### What you should do:
Every line containing the word "Testimonial" is to be copied from the data below.

### Data provided:
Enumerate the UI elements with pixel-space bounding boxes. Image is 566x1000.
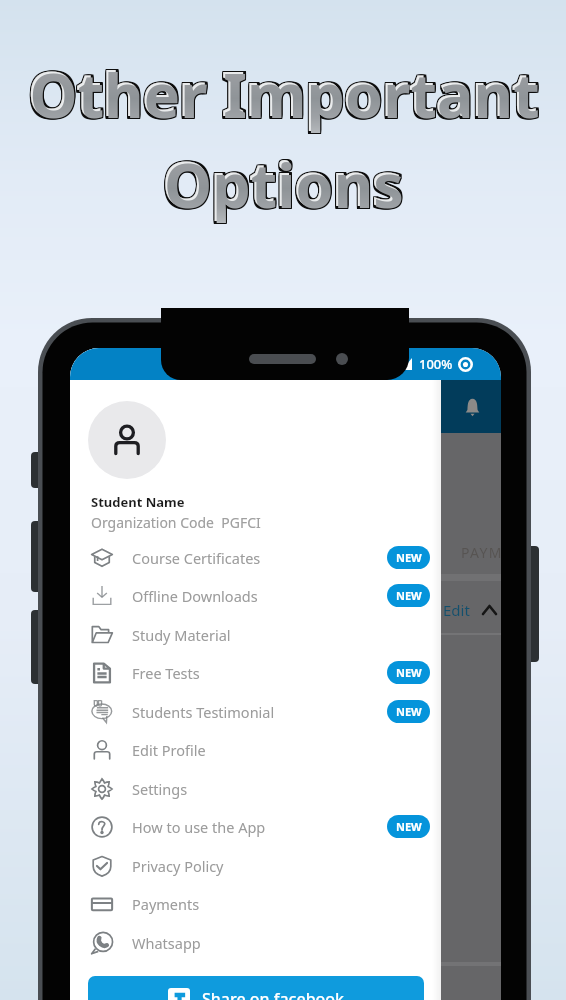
staticText: Options [165,144,405,227]
staticText: Other Important [29,53,540,136]
staticText: Other Important [28,53,539,136]
staticText: Options [164,142,404,225]
button[interactable]: Study Material [70,615,441,654]
staticText: Other Important [29,52,540,135]
staticText: NEW [396,588,422,603]
staticText: Other Important [30,51,541,134]
staticText: Course Certificates [132,548,261,568]
staticText: Organization Code PGFCI [91,513,261,532]
staticText: Other Important [30,50,541,133]
staticText: Offline Downloads [132,586,258,606]
staticText: Other Important [30,54,541,137]
staticText: Study Material [132,625,231,645]
staticText: Options [164,143,404,226]
staticText: NEW [396,819,422,834]
staticText: NEW [396,665,422,680]
staticText: 100% [419,355,453,373]
staticText: Options [162,140,402,223]
staticText: Options [163,141,403,224]
staticText: Settings [132,779,188,799]
staticText: Whatsapp [132,933,201,953]
staticText: Options [165,142,405,225]
staticText: Free Tests [132,663,200,683]
staticText: Share on facebook [202,988,345,1000]
staticText: Options [164,141,404,224]
staticText: Students Testimonial [132,702,275,722]
staticText: Other Important [27,52,538,135]
staticText: Options [163,144,403,227]
staticText: Options [162,141,402,224]
staticText: Other Important [28,50,539,133]
staticText: Options [162,142,402,225]
button[interactable]: Profile photo [88,401,166,479]
staticText: Options [164,140,404,223]
staticText: Other Important [27,51,538,134]
other: Notifications [464,397,481,418]
staticText: Options [162,144,402,227]
staticText: Options [161,144,401,227]
button[interactable]: Privacy Policy [70,846,441,885]
staticText: Options [161,141,401,224]
staticText: Options [162,141,402,224]
staticText: Options [161,140,401,223]
staticText: NEW [396,704,422,719]
staticText: Options [163,143,403,226]
button[interactable]: Whatsapp [70,923,441,962]
button[interactable]: Free Tests [70,653,441,692]
button[interactable]: Students Testimonial [70,692,441,731]
staticText: Other Important [26,54,537,137]
staticText: Other Important [30,53,541,136]
staticText: Options [162,143,402,226]
staticText: Student Name [91,493,185,511]
staticText: Other Important [29,50,540,133]
staticText: NEW [396,550,422,565]
staticText: Edit [443,600,470,620]
staticText: Other Important [26,50,537,133]
staticText: Options [165,140,405,223]
staticText: Other Important [29,53,540,136]
staticText: Options [161,142,401,225]
button[interactable]: Payments [70,884,441,923]
staticText: Other Important [29,51,540,134]
staticText: Privacy Policy [132,856,224,876]
staticText: Other Important [29,54,540,137]
staticText: Other Important [30,52,541,135]
staticText: Other Important [27,53,538,136]
button[interactable]: Course Certificates [70,538,441,577]
button[interactable]: How to use the App [70,807,441,846]
button[interactable]: Share on facebook [88,976,424,1000]
staticText: Other Important [27,54,538,137]
button[interactable]: Offline Downloads [70,576,441,615]
staticText: Options [163,140,403,223]
staticText: Options [165,143,405,226]
staticText: How to use the App [132,817,266,837]
staticText: Other Important [27,50,538,133]
staticText: Other Important [26,53,537,136]
staticText: Edit Profile [132,740,206,760]
other: Battery full [458,357,473,372]
staticText: Options [164,143,404,226]
button[interactable]: Edit Profile [70,730,441,769]
staticText: Options [161,143,401,226]
staticText: Other Important [28,51,539,134]
staticText: Options [164,144,404,227]
staticText: Other Important [26,52,537,135]
staticText: Other Important [28,54,539,137]
staticText: Options [165,141,405,224]
staticText: Other Important [27,51,538,134]
staticText: PAYMENT [461,543,501,562]
staticText: Other Important [26,51,537,134]
staticText: Payments [132,894,200,914]
button[interactable]: Settings [70,769,441,808]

### Task response:
staticText: Students Testimonial [132,702,275,722]
button[interactable]: Students Testimonial [70,692,441,731]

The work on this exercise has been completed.